Some of the more independent minded central bank governors believe that their primary objective is stabilisation of prices and have shown an obstinate unwillingness to change. The mid-term review of the economy paints a relatively rosy picture. The Kharif crop may be comparable to last year, momentum in industrial production may sustain and GDP growth for 1999-2000 may be in the 6 to 6.5% range. Inflation is also predicted at below previous year's 4.8%. Unfortunately, these forecasts look optimistic. Government finances too pose an increased risk. Both the revenue deficit and fiscal deficit are running far in excess of the budgeted estimates. The credit policy gives appropriate warnings and points out the difficulty posed to effective debt management on account of uncertainties associated with the "timing or the size of government borrowings in the primary market". These caveats have been to no avail in the past.

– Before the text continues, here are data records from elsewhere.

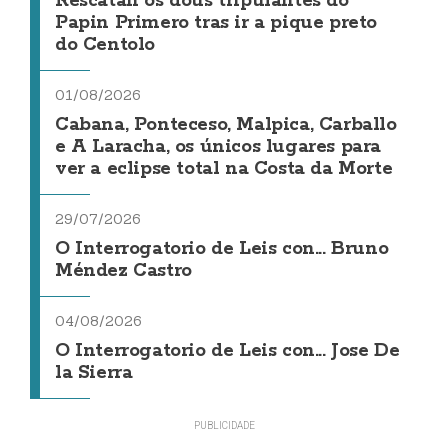
Rescatan os dous tripulantes do
Papin Primero tras ir a pique preto
do Centolo
01/08/2026
Cabana, Ponteceso, Malpica, Carballo
e A Laracha, os únicos lugares para
ver a eclipse total na Costa da Morte
29/07/2026
O Interrogatorio de Leis con... Bruno
Méndez Castro
04/08/2026
O Interrogatorio de Leis con... Jose De
la Sierra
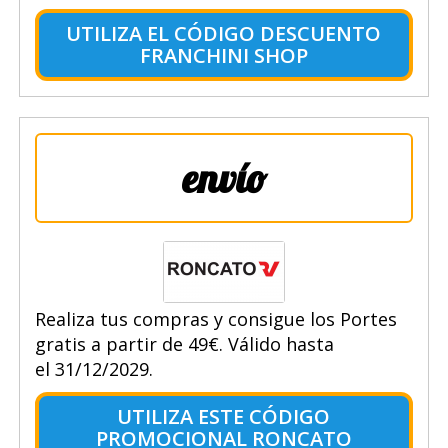
UTILIZA EL CÓDIGO DESCUENTO
FRANCHINI SHOP
envío
Realiza tus compras y consigue los Portes
gratis a partir de 49€. Válido hasta
el 31/12/2029.
UTILIZA ESTE CÓDIGO
PROMOCIONAL RONCATO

It would be unfortunate if in the second half of the current year too, the increased liquidity provided by RBI helps to finance only the centre's debt and the corporate sector is left abegging. The RBI also continues to overlook forex markets. In its attempt to "maintain orderly conditions in the foreign exchange markets" and "curb destabilising and self fulfilling speculative activities", it decided to do nothing. There was no rollback of last year's measures. At the least, market participants expected that they would be allowed to hedge anticipated exposures. RBI's approach in this regard cannot be commended. If India is looking to attract $10 billion of foreign capital per year; it cannot be on the basis of an illiquid, controlled foreign exchange market. The domestic money markets too cannot develop in isolation.

There have to be steps outlined for their integration and concurrent development. Another anomaly desperate for correction is structure of interest rates in the domestic economy. The RBIgovernor enumerated some of the "structural and other constraints" faced by banks. Among these are interest rates on contractual savings--including PPF and NSS--high costs of bank deposits and tax arbitrage in relation to mutual fund units.

Removing these constraints was outlined as an "important policy priority" for all, but the changes announced for Money Market Mutual Funds (MMMF) without concomitant changes for the banking sector have only exacerbated the situation. Unless something is done to rationalise and link interest raes in the economy, monetary policies will at best have an unpredictable impact. As already considered probable, increase in bank liquidity following the credit policy is unlikely to be passed on to corporate borrowers in the form of a lower Prime Lending Rate (PLR). The markets have largely been unaffected by the policy.

Forward premiums eased by 20-25 basis points and gilts firmed up by a few paise. In this, the market has matured. A knee jerk reaction to policy announcements is never welcome, since it indicates unexpected developments. The RBI has also shown a heartening trend towards greater transparency by announcing "its policy preference for softening of interest rates". If the government does not mess up its act, this could convert to reality.

The author is head, treasury marketing with a leading foreign bank. The views expressed here are his own and not that of the organisation.